- Required work: Among the entries below, take the line with "the heat of" and the line with "personal possessions, increases", and output them and every line between them exactly, with nothing else.

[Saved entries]
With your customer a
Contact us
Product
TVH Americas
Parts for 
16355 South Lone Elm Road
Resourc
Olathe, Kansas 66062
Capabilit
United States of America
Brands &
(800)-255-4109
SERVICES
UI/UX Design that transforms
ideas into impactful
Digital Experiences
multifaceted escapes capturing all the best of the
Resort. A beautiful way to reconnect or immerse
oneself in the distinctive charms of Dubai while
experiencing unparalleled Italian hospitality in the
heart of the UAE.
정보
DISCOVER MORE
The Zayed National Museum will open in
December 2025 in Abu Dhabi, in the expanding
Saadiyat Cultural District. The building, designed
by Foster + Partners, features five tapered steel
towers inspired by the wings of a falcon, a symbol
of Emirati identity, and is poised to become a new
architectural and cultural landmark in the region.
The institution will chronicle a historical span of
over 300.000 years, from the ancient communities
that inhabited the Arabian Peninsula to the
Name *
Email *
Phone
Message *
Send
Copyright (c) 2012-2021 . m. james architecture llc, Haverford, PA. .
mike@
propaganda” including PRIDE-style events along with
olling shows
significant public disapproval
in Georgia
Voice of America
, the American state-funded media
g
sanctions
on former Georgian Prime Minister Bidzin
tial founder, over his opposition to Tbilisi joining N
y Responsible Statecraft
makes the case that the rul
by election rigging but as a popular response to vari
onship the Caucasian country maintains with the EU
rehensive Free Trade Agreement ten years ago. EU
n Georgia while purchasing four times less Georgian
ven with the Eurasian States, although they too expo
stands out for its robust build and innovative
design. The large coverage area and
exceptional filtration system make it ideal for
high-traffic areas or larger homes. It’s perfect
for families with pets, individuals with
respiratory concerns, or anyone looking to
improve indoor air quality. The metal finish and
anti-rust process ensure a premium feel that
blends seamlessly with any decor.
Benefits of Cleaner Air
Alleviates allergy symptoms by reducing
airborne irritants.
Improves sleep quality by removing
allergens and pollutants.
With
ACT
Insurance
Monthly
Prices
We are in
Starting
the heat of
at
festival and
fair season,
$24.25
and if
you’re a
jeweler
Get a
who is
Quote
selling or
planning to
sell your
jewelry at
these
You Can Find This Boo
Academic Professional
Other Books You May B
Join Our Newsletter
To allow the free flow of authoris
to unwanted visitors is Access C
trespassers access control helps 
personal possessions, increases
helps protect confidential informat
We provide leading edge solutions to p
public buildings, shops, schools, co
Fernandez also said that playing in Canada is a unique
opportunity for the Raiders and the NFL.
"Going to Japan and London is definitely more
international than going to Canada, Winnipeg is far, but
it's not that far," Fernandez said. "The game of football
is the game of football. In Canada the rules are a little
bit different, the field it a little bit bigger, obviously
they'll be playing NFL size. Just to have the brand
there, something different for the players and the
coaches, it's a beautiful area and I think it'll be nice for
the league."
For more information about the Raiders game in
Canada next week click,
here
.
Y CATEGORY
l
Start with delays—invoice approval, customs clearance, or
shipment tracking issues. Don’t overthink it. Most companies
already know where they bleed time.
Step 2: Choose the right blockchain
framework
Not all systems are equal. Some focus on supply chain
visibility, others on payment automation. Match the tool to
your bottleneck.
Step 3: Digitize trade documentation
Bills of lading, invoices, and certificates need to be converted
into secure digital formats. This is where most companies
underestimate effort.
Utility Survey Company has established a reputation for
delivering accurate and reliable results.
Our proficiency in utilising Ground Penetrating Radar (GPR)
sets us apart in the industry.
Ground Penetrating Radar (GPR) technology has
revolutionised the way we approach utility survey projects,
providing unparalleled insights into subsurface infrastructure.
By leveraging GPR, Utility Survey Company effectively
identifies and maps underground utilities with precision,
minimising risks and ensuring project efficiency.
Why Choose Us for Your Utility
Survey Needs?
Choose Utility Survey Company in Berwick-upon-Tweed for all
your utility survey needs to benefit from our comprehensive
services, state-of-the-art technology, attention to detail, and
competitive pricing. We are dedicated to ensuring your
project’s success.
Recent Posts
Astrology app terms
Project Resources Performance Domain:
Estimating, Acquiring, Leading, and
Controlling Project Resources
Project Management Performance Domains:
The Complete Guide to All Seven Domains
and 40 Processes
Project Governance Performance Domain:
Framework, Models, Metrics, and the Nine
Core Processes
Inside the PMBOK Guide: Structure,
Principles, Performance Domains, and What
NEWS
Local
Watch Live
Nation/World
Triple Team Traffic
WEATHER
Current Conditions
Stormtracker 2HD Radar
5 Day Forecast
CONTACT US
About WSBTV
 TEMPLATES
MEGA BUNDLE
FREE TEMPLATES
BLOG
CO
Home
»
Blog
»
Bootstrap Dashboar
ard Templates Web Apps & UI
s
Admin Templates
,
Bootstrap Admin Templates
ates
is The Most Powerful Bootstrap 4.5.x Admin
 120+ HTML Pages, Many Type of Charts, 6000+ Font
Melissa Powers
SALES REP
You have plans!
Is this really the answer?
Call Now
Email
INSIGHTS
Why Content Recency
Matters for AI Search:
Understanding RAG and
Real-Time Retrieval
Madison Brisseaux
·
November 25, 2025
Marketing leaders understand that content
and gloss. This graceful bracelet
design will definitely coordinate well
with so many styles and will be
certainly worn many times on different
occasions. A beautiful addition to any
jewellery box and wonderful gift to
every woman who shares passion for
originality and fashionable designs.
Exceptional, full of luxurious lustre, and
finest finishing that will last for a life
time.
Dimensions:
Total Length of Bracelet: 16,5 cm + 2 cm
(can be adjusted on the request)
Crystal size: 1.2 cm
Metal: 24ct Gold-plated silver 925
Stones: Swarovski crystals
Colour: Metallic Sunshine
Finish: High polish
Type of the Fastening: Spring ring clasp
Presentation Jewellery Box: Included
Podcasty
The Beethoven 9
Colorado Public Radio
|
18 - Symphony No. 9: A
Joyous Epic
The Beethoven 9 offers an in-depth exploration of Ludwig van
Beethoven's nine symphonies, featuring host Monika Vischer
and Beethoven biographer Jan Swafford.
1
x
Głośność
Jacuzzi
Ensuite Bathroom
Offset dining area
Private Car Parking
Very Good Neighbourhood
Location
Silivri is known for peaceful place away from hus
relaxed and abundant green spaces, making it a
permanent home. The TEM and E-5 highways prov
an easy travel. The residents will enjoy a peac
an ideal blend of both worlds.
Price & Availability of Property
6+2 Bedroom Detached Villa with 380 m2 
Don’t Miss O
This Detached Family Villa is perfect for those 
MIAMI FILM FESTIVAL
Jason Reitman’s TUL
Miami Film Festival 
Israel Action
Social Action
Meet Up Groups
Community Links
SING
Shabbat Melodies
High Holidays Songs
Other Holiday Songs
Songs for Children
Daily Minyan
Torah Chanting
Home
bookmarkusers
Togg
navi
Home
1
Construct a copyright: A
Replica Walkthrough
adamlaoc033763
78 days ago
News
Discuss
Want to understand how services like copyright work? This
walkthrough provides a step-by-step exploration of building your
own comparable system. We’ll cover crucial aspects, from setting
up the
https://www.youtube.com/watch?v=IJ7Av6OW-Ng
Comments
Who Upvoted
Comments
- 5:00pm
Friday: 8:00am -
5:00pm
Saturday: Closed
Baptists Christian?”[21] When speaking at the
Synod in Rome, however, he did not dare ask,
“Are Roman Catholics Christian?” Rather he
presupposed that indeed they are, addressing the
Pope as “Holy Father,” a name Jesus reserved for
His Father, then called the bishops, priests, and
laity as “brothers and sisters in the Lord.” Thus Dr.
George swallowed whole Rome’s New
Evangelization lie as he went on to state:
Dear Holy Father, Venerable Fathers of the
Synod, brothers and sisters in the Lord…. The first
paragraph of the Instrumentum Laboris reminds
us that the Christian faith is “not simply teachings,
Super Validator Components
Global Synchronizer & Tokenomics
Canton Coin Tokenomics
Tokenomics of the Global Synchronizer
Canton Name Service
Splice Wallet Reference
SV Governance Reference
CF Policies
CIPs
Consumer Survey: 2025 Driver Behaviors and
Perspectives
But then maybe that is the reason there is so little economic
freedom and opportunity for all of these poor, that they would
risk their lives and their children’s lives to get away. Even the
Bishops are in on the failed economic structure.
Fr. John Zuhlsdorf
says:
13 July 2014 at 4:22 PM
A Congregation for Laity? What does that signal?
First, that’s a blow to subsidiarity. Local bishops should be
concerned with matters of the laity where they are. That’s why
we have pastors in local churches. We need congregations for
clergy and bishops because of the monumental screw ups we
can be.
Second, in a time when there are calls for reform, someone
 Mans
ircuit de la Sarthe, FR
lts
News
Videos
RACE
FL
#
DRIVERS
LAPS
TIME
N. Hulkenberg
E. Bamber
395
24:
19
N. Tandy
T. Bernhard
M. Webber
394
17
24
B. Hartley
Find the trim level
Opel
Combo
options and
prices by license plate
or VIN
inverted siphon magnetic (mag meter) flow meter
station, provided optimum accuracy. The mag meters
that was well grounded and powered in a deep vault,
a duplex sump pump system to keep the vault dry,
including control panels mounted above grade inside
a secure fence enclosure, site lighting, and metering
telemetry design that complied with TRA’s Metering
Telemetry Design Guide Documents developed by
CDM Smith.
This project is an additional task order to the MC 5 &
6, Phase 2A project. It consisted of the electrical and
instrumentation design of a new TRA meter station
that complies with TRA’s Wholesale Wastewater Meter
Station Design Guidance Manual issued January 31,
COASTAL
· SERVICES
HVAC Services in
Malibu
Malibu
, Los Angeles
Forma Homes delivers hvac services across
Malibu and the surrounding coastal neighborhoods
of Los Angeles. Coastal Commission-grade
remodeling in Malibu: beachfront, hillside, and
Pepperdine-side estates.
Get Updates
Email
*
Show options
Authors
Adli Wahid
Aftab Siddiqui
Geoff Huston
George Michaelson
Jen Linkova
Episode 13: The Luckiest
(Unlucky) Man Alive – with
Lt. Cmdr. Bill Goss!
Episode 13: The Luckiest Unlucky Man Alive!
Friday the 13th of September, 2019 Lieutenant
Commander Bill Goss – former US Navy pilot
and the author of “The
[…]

- Worked solution:
the heat of
at
festival and
fair season,
$24.25
and if
you’re a
jeweler
Get a
who is
Quote
selling or
planning to
sell your
jewelry at
these
You Can Find This Boo
Academic Professional
Other Books You May B
Join Our Newsletter
To allow the free flow of authoris
to unwanted visitors is Access C
trespassers access control helps 
personal possessions, increases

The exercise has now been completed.